糖尿病を持たない成人803名を対象としたSTEP-4試験では、セマグルチド2.4mgを68週間継続した場合と、20週間でプラセボに切り替えた場合の効果を検討した結果、薬物治療を継続した群では7.9%の体重減少が認められたのに対し、プラセボに切り替えた群では6.9%の体重増加が認められ、最終的にはプラセボ分を差し引いた14.8%の体重減少が認められた。本試験により、持続的な効果を得るためには、抗肥満薬による薬物療法を継続することが必要であることが確認された。セマグルチドの有害事象は主に消化器系で、他のGLP-1受容体アゴニストと同様であった。また、急激で大きく体重が減少した場合、特に、胆嚢関連疾患の発現率が増加した。また、収縮期血圧、脂質、糖化ヘモグロビンなどの心血管危険因子の減少が認められた。セマグルチド2.4mgは、現在、糖尿病を持たないがCVDリスクの高い被験者を対象とした大規模な多施設共同の心血管アウトカム試験が実施されている(NCT03574597)。

 

⇒体重減少効果が高いセマグルチドに、もし心臓血管疾患の予防効果や延命効果が認められれば、やせ薬として大きな一歩となるでしょう。

 

抗肥満薬の第3相臨床試験

 

現在第3相試験で検討されている薬剤は、グルコース依存性インスリノトロピックポリペプチドとGLP-1受容体の相乗効果を利用した、デュアルアゴニストであるtirzepatideである。また、本薬は2型糖尿病患者の体重およびグルコースホメオスタシスに実質的な有益性があると考えられ、発表された10件の第2相試験および企業が報告した第3相試験のプラセボを差し引いた26~40週目の体重減少は10kgを超えていた。

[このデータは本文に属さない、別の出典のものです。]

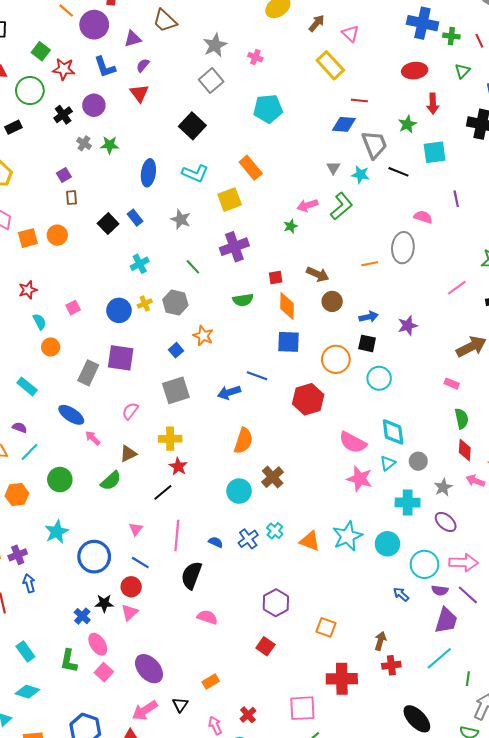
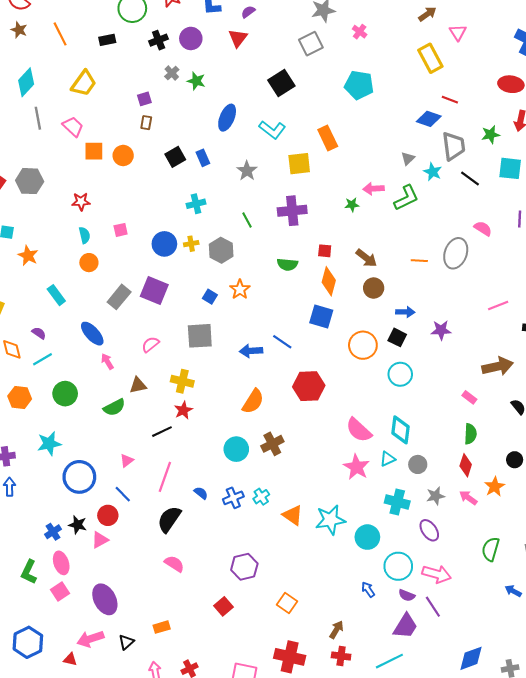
blue square: (176, 350) -> (210, 297), turned -32
red hexagon: (308, 399) -> (309, 386), moved

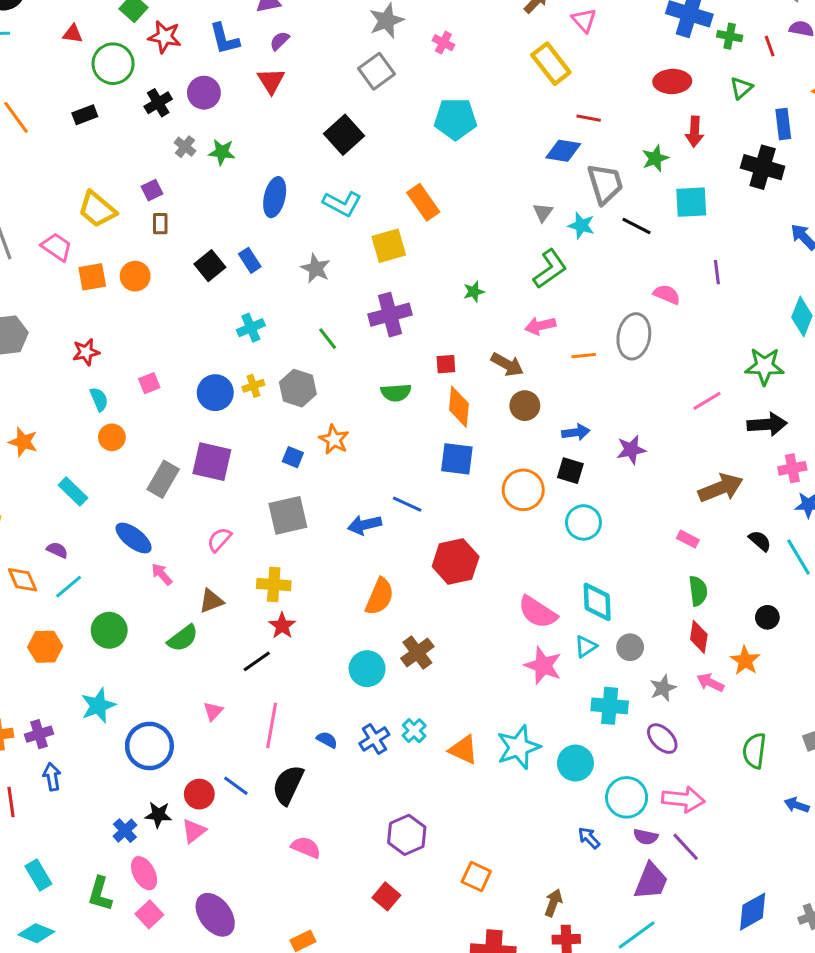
yellow trapezoid: (84, 83) -> (97, 209), moved, turned 104
pink arrow: (374, 189) -> (540, 326), moved
blue line: (123, 494) -> (236, 786), moved

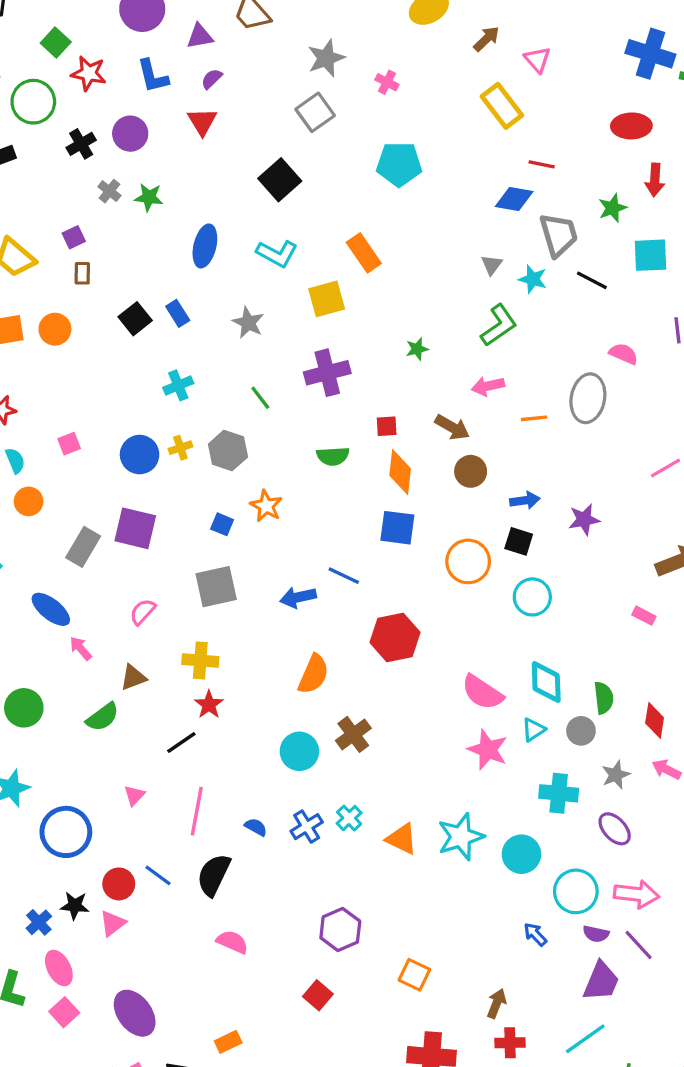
green semicircle: (698, 591) -> (604, 698), moved

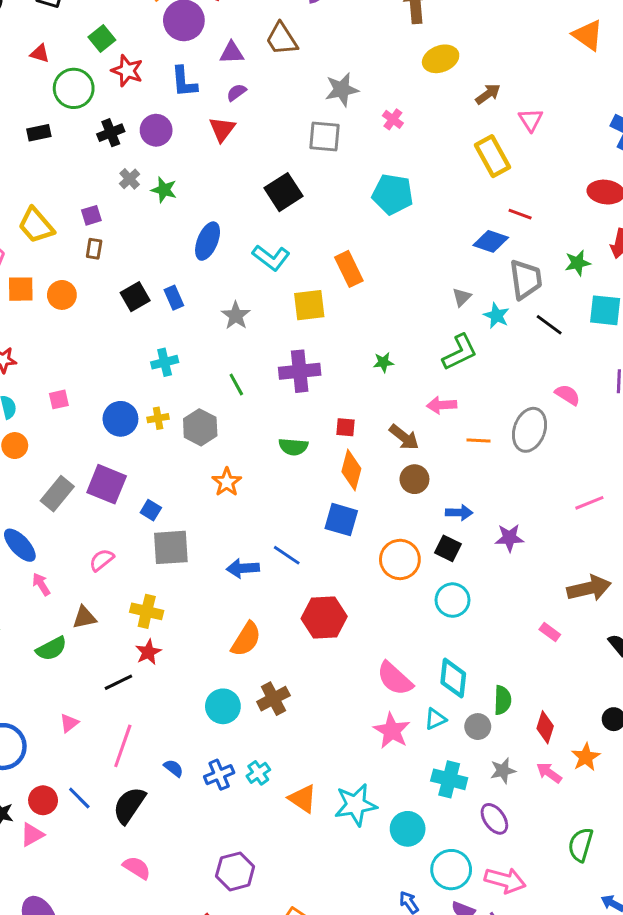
gray square: (315, 112) -> (325, 137), turned 32
blue square: (222, 524) -> (151, 510), moved

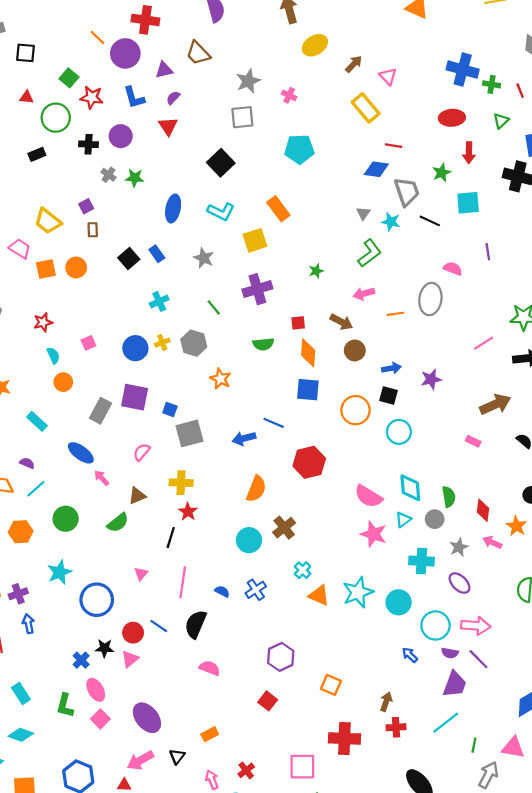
black cross: (111, 133) -> (89, 144), turned 36
black line: (118, 682) -> (171, 537), turned -36
cyan cross: (258, 773) -> (303, 570), moved

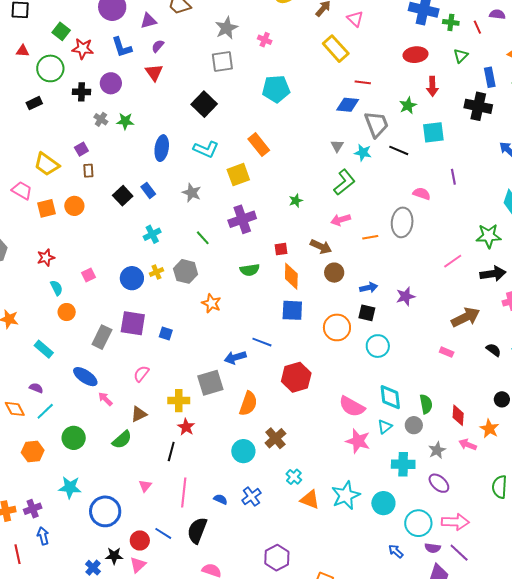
gray square: (190, 433) -> (210, 383), moved
cyan star: (60, 572) -> (70, 487), turned 30

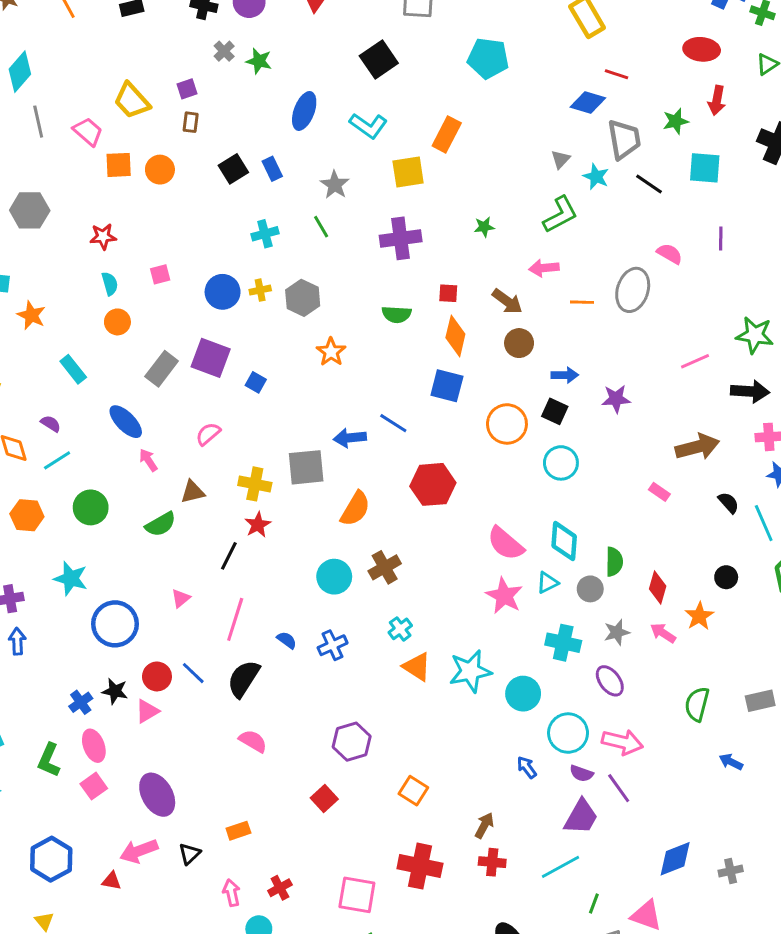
orange rectangle: (259, 145) -> (447, 134), turned 55
green line: (203, 238) -> (321, 227), moved

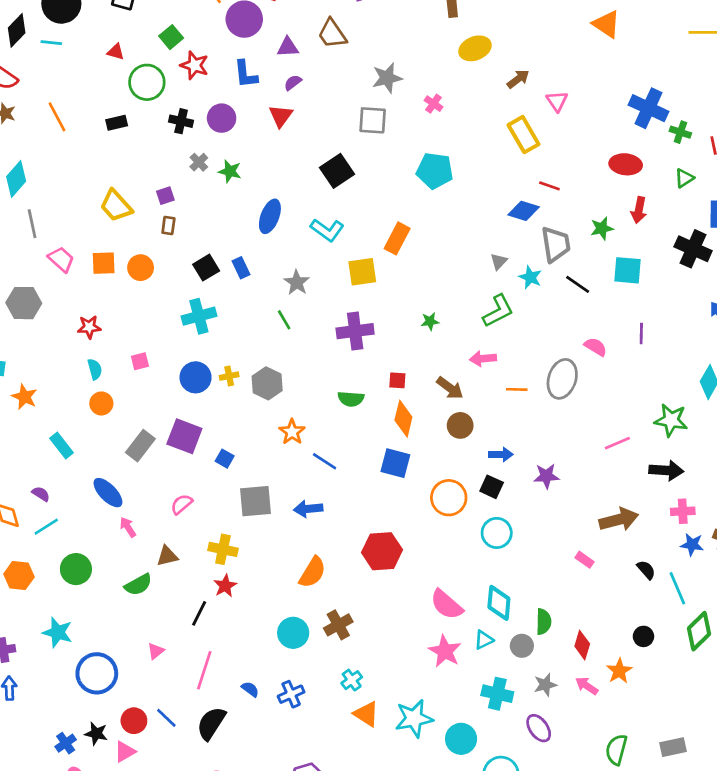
pink trapezoid: (88, 132) -> (61, 259), moved
cyan cross: (265, 234) -> (199, 316), moved, size x1.4
blue line: (393, 423) -> (325, 461), moved
gray square: (306, 467) -> (256, 501), moved

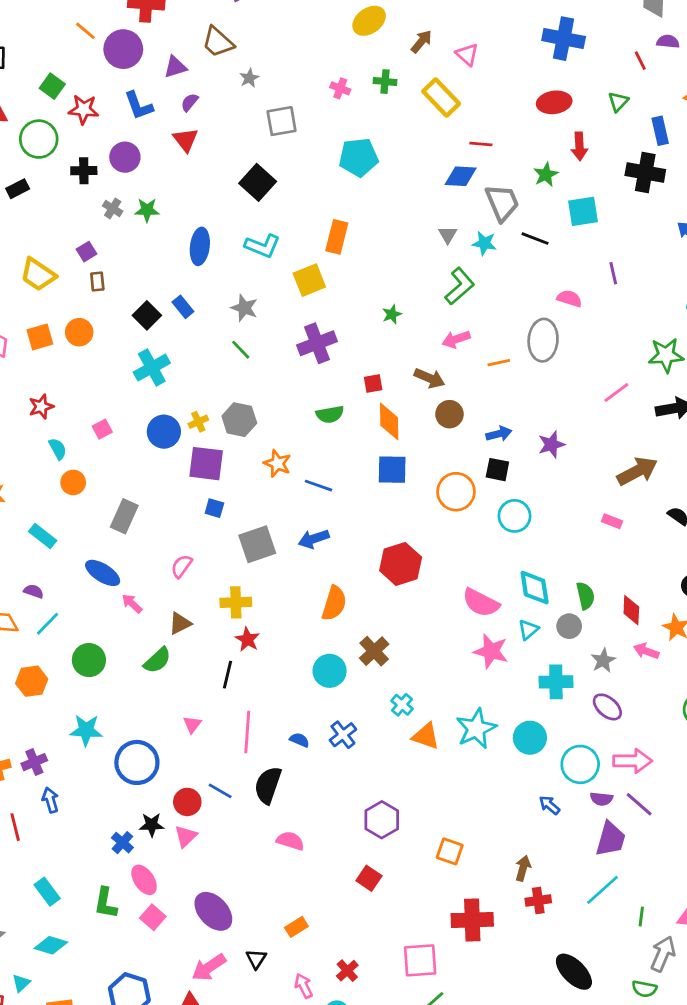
gray star: (387, 78) -> (249, 78), moved, size x0.6
green cross: (680, 132) -> (385, 82), moved
purple square: (184, 436) -> (206, 464), moved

副作用は主に消化器系で、一般的に投薬中止には至らなかった。体重管理(NCT04660643など)および糖尿病患者の心血管疾患に対する有効性(NCT04255433)については、長期的かつ大規模な第3相臨床試験が進行中である。

 

おわりに

 

肥満症管理のための薬剤は、効果が高くないと考えられていること、安全性への懸念、患者や臨床医の消極的な姿勢、公的・私的保険者による償還不足などの理由により、使用が制限されてきた。新規の「ツインクレチン」作用機序を持つ薬剤を含む新しい薬剤は、許容できる安全性プロファイルで、より高い体重減少効果が得られる可能性を秘めている。現在進行中の心血管アウトカム試験では、高リスク集団の心血管アウトカムに対する有益な効果または有害な効果についてのエビデンスが得られるはずである。思春期の肥満症に対するリラグルチドの最近の承認は、ライフスタイルへの介入だけでは効果が得られない思春期の患者にとって、手術以外の新たな選択肢となった。いくつかの稀な単発性肥満の小児および成人を対象としたセマグルチドの承認により、根本的なメカニズムを標的とした正確な治療の可能性を垣間見ることができる。肥満症の治療法は万能なものはないが、開発中の強力な薬剤が許容できない安全性のリスクを伴わずに、重要な臨床的・患者報告によるアウトカムに対して有益性を示し、その使用を阻む障壁に対処できれば、臨床医と患者は、肥満症とその併存疾患の管理を成功させる新たな選択肢を得ることができるであろう。